Théodore Eugène César Ruyssen (11 August 1868 – 5 May 1967) was a French historian of philosophy and pacifist.

==Biography==
Ruyssen was born in Clisson, Loire-Atlantique, France. He was professor of the history of philosophy at the University of Bordeaux, and president of l'Association de la Paix par le Droit from 1896 to 1948.

After a study trip through Germany upon leaving school in 1889, Ruyssen took up the profession of teaching in 1896. He taught philosophy in various schools and graduated as Doctor of Philosophy with a thesis on "I'Evolution psychologique du Jugement" in 1903. He lectured successively in the universities of Aix-en-Provence, Dijon and finally, Bordeaux, where he occupied the chair of History of Philosophy.
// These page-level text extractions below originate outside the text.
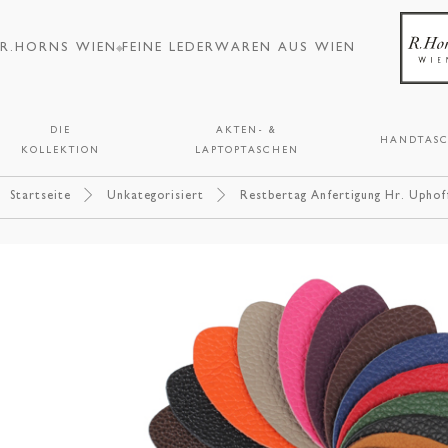
R.HORNS WIEN
FEINE LEDERWAREN AUS WIEN
DIE
AKTEN- &
HANDTAS
KOLLEKTION
LAPTOPTASCHEN
Startseite
Unkategorisiert
Restbertag Anfertigung Hr. Uphof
Ruyssen was the President of the Association de la paix par le droit, the most important peace organization in France, which is widely known throughout the world through its official organ "La Paix par le Droit," and a member of the International Peace Bureau in Berne.

==Works==
- (1900). Les Grands Philosophes. Kant.
- (1901). Essai sur l'Évolution Psychologique du Jugement.
- (1903). Quid de natura et Origine mali senserit Kantius (thesis).
- (1904) Kant (which was awarded the prize of the French "Institut")
- (1905). La Philosophie de la Paix.
- (1911). Schopenhauer.
- (1923). Les Minorités Nationales d'Europe.
- (1950). La Société Internationale.